According to Blixseth, he “grew up on welfare in Roseburg, Oregon”. He attended Roseburg High School (Class of 1968) and after graduating he worked in a sawmill. His parents were members of “a local cult” called Jesus Name of Oneness.
Tim Blixseth has two children, son Beau and daughter Morgan, from his second wife Desiree Langlois. In 1981 he met and married his third wife Edra Denise Crocker, a partner in a local Roseburg-based hotel and restaurant business called Choo-Choo Willy’s. Crocker had two children from a previous marriage, Julie Barve and Matthew Crocker. Blixseth married his fourth wife Jessica T. Ferguson Kircher after his 2009 divorce. In 2016 Ferguson served Blixseth with divorce papers while he was serving jail time for contempt of court.
Following bankruptcies in 1981 and 1986, Blixseth began to rebuild his timber business endeavors. In 1988 he co-founded Crown Pacific, LTD with Peter Stott and within a year had $44 million in sales.
During this time, Blixseth was involved with three Oregon companies that defaulted on 22 national timber sale contracts owed the U.S. Forest Service more than $8 million. Two of Blixseth’s timber companies, Capital Veneer and Capital Log Sales, filed for bankruptcy with debts totaling more than $16 million. A third company, Little River Box Co., was dissolved following two federal contract defaults. By 1992 Blixseth had sold his interests in Crown Pacific and launched Big Sky Lumber in Montana.
With cash and land from his 1995 deal with the U.S. Forest Service, Blixseth began development of 15,000 acres (61 km) of pristine Montana real estate outside of Big Sky. Blixseth said to a Montana Bankruptcy court as “I started the club with a pick-up truck and a hammer.”

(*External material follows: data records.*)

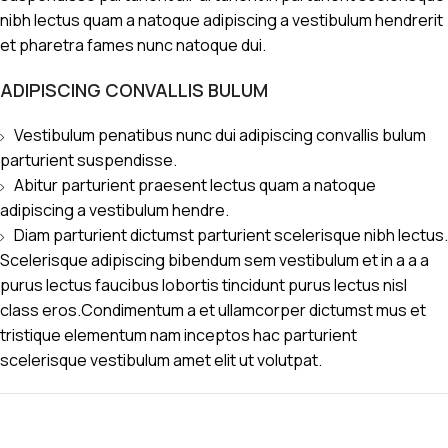
nibh lectus quam a natoque adipiscing a vestibulum hendrerit
et pharetra fames nunc natoque dui.
ADIPISCING CONVALLIS BULUM
Vestibulum penatibus nunc dui adipiscing convallis bulum
parturient suspendisse.
Abitur parturient praesent lectus quam a natoque
adipiscing a vestibulum hendre.
Diam parturient dictumst parturient scelerisque nibh lectus.
Scelerisque adipiscing bibendum sem vestibulum et in a a a
purus lectus faucibus lobortis tincidunt purus lectus nisl
class eros.Condimentum a et ullamcorper dictumst mus et
tristique elementum nam inceptos hac parturient
scelerisque vestibulum amet elit ut volutpat.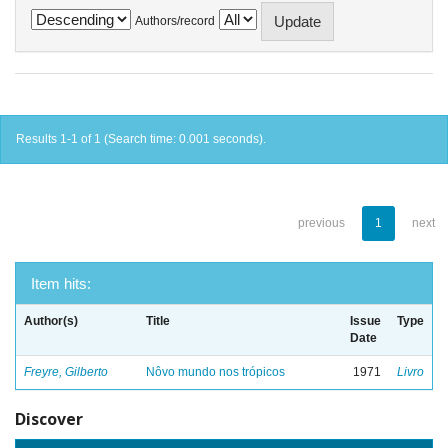
Authors/record
Results 1-1 of 1 (Search time: 0.001 seconds).
previous
1
next
Item hits:
Author(s)
Title
Issue
Type
Date
Freyre, Gilberto
Nôvo mundo nos trópicos
1971
Livro
Discover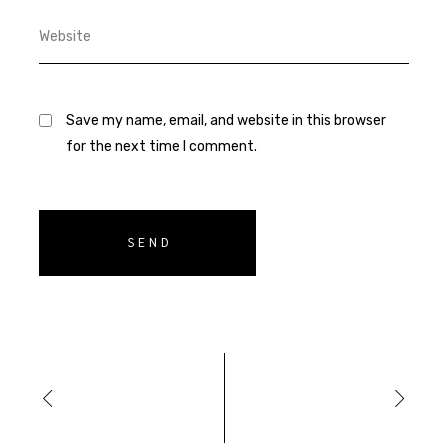
Save my name, email, and website in this browser
for the next time I comment.
SEND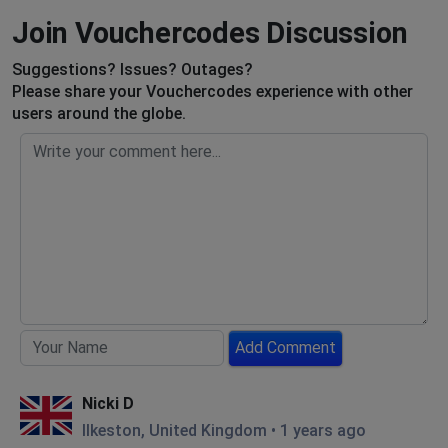
Join Vouchercodes Discussion
Suggestions? Issues? Outages?
Please share your Vouchercodes experience with other
users around the globe.
Add Comment
Nicki D
Ilkeston, United Kingdom
•
1 years ago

In 1995 Blixseth’s Big Sky Lumber sold another 8,100 acres (33 km) to the U.S. Forest Service for $16.4 million and then swapped the remaining 101,000 acres (410 km) in checkerboard layout for 47,000 acres (190 km) contiguous and an additional $25 million. Following this final sale and swap, Blixseth dissolved the Big Sky Lumber partnership and divided up the proceeds, keeping 15,000 acres (61 km) and tens of millions in cash for himself. The cash and new acres became the foundation for Blixseth’s Yellowstone Club project. Blixseth with Pittsburgh financier James L. Dolan, also started the Spanish Peaks development, a high-end but somewhat less exclusive resort on neighboring property to the Yellowstone Club with land from the swap deal. Spanish Peaks announced it was closing and filing for bankruptcy in 2011. Between sales to timber interests, developers and the U.S. government, Blixseth’s team grossed $56.9 million and 47,000 acres (190 km) of prime development real estate valued at over $100 million in less than three years from the date of their initial $27.5 million investment, of which Blixseth reportedly put less than $3 million.

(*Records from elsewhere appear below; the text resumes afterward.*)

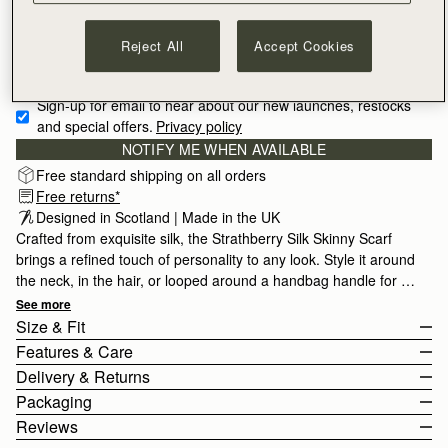
Reject All
Accept Cookies
Sign-up for email to hear about our new launches, restocks 
and special offers.
Privacy policy
NOTIFY ME WHEN AVAILABLE
Free standard shipping on all orders
Free returns*
Designed in Scotland | Made in the UK
Crafted from exquisite silk, the Strathberry Silk Skinny Scarf
brings a refined touch of personality to any look. Style it around
the neck, in the hair, or looped around a handbag handle for a
contemporary finishing touch. Made in the UK by skilled
See more
artisans, each piece reflects traditional silk craftsmanship, from
Size & Fit
carefully printed designs to hand-rolled hems. Meticulously
Features & Care
inspected to ensure exceptional quality, it is crafted from 100%
The Silk Skinny Scarf measures height 86cm (33.9") x width 5cm
Delivery & Returns
silk.
(2.0").
100% Made in UK
Packaging
100% Silk
United Kingdom (UK)
Reviews
Digital Print
Standard
Free
/ 3-6 Working Days
All orders are expertly gift-wrapped in our signature black box &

“Heart of America” is a charity single written by Blixseth and his wife, Edra Blixseth. The song became the anthem for the Today TV show’s “Make a Difference” campaign to benefit the victims of 2005’s Hurricane Katrina. The song was recorded by Wynonna Judd, Michael McDonald, and Eric Benet. In June 2006, Ebony magazine reported the song had raised $41 million with projected revenues of $100 million. In August 2006, The Desert Sun reported the song had generated $127 million in revenues for hurricane-relief charities.

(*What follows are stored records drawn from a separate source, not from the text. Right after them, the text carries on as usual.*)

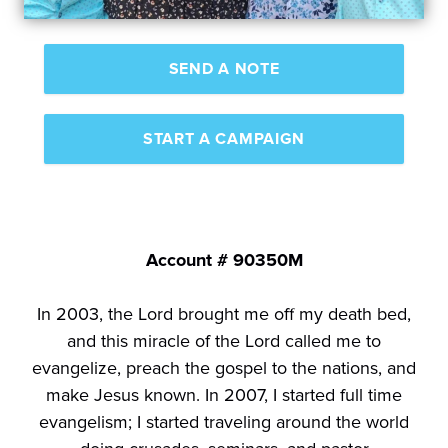
SEND A NOTE
START A CAMPAIGN
Account # 90350M
In 2003, the Lord brought me off my death bed,
and this miracle of the Lord called me to
evangelize, preach the gospel to the nations, and
make Jesus known. In 2007, I started full time
evangelism; I started traveling around the world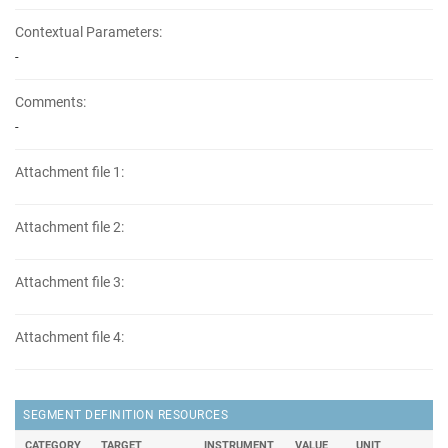
Contextual Parameters:
-
Comments:
-
Attachment file 1:
Attachment file 2:
Attachment file 3:
Attachment file 4:
SEGMENT DEFINITION RESOURCES
CATEGORY
TARGET
INSTRUMENT
VALUE
UNIT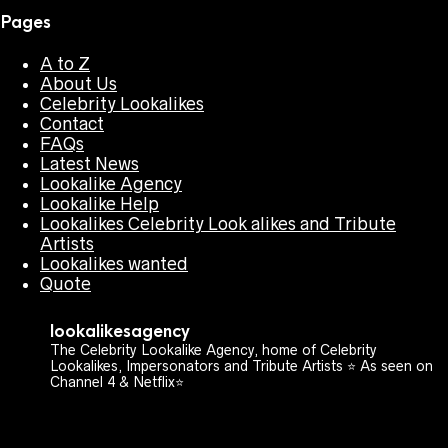
Pages
A to Z
About Us
Celebrity Lookalikes
Contact
FAQs
Latest News
Lookalike Agency
Lookalike Help
Lookalikes Celebrity Look alikes and Tribute
Artists
Lookalikes wanted
Quote
lookalikesagency
The Celebrity Lookalike Agency, home of Celebrity
Lookalikes, Impersonators and Tribute Artists ⭐️ As seen on
Channel 4 & Netflix⭐️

In 2005, they took in over $200 million from the sales of building lots and memberships to wealthy business leaders, media icons and celebrities. Early Club members and investors included Bill Gates, Mary Hart, Dan Quayle and Steve Case. Leading to the Club’s eventual financial failure was Blixseth’s dealings with cyclist Greg LeMond. In 2002 LeMond, with four other family members and associates, invested in the Yellowstone Club. Each of the five partners paid Blixseth $750,000 for one percent shares in the exclusive resort. LeMond also purchased several building lots and maintained a property at the resort. LeMond and partners sued Blixseth in 2006 following reports of a Credit Suisse loan to the resort of $375 million from which Blixseth reportedly took $209 million in a disputed partial payout for his ownership stake. Blixseth said he used the money to expand the Yellowstone Club into the Yellowstone World Club. In 2006 Blixseth told the New York Times that he “paid cash, with no help from investors, for each of the properties that make up the Yellowstone World Club.”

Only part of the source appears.